TOUNA, SUARAUTARA. COM – 2 Maret 2026 – Dugaan penyajian menu basi dalam program Makan Bergizi Gratis (MBG) di Desa Sumoli, Kabupaten Tojo Una-Una (Touna), mendapat perhatian serius dari pihak pengawas. Koordinator Wilayah (Korwil) Satuan Pelayanan Pemenuhan Gizi (SPPG), Nurfadila, secara resmi menjatuhkan sanksi teguran keras kepada pengelola Dapur MBG Sumoli.
Langkah tegas ini diambil menyusul adanya laporan masyarakat terkait kualitas layanan serta temuan makanan yang diduga tidak layak konsumsi bagi siswa penerima manfaat program tersebut.
Teguran Resmi dan Evaluasi Menyeluruh
ADVERTISEMENT

SCROLL TO RESUME CONTENT
Dalam konferensi pers yang digelar baru-baru ini, Nurfadila menegaskan bahwa standar keamanan pangan menjadi prioritas utama dan tidak bisa ditawar dalam pelaksanaan program strategis nasional tersebut.
“Kami telah memberikan sanksi teguran resmi kepada pihak Dapur MBG Sumoli. Temuan di lapangan menunjukkan adanya ketidakpatuhan dan kelalaian terhadap Standard Operating Procedure (SOP) yang telah ditetapkan oleh Badan Gizi Nasional,” tegasnya di hadapan awak media, (2 /2/2026).
Menurutnya, teguran tersebut bukan sekadar formalitas, melainkan peringatan keras agar pengelola segera melakukan pembenahan menyeluruh dalam sistem pengolahan dan distribusi makanan.
Poin Penting Hasil Konferensi Pers
Berikut sejumlah poin penting yang disampaikan Korwil SPPG:
1. Sanksi Teguran Keras
Dapur MBG Sumoli diberikan peringatan resmi untuk segera memperbaiki sistem manajemen dapur, mulai dari penerimaan bahan baku hingga proses penyajian makanan.
2. Audit dan Evaluasi Kualitas
Tim Korwil SPPG akan melakukan audit menyeluruh terhadap:
Kebersihan peralatan masak
Standar sanitasi dapur
Proses penyimpanan bahan pangan
Kesegaran bahan baku yang digunakan
Evaluasi ini dilakukan untuk memastikan tidak ada lagi makanan yang berpotensi membahayakan kesehatan siswa.
3. Ancaman Penutupan
Jika dalam batas waktu yang telah ditentukan tidak ada perbaikan signifikan, pihak SPPG tidak segan-segan mengusulkan penutupan sementara hingga pencabutan izin operasional dapur MBG Sumoli.

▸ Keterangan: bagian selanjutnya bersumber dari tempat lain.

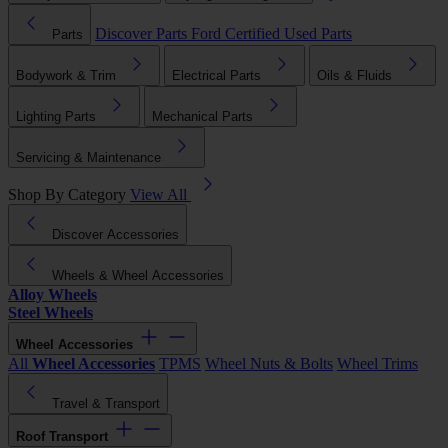
Discover Parts
Ford Certified Used Parts
Parts
Bodywork & Trim
Electrical Parts
Oils & Fluids
Lighting Parts
Mechanical Parts
Servicing & Maintenance
Shop By Category
View All
Discover Accessories
Wheels & Wheel Accessories
Alloy Wheels
Steel Wheels
Wheel Accessories
All
Wheel Accessories
TPMS
Wheel Nuts & Bolts
Wheel Trims
Travel & Transport
Roof Transport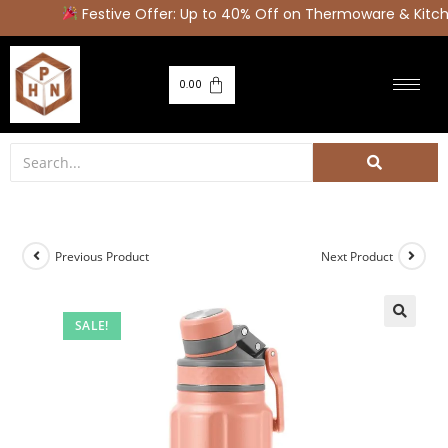
Festive Offer: Up to 40% Off on Thermoware & Kitche
0.00
Previous Product
Next Product
SALE!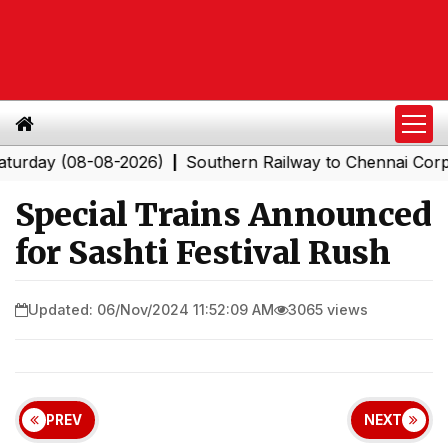
ay (08-08-2026)
Southern Railway to Chennai Corporati
|
Special Trains Announced
for Sashti Festival Rush
Updated: 06/Nov/2024 11:52:09 AM
3065 views
PREV
NEXT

Pengawasan Diperketat di Seluruh Wilayah
Tindakan ini merupakan bagian dari pengawasan ketat yang kini diberlakukan di berbagai daerah, menyusul maraknya laporan terkait kualitas menu MBG di sejumlah wilayah.
Program MBG sendiri merupakan bagian dari upaya pemerintah dalam meningkatkan asupan gizi siswa sekolah guna mendukung tumbuh kembang serta kualitas sumber daya manusia Indonesia.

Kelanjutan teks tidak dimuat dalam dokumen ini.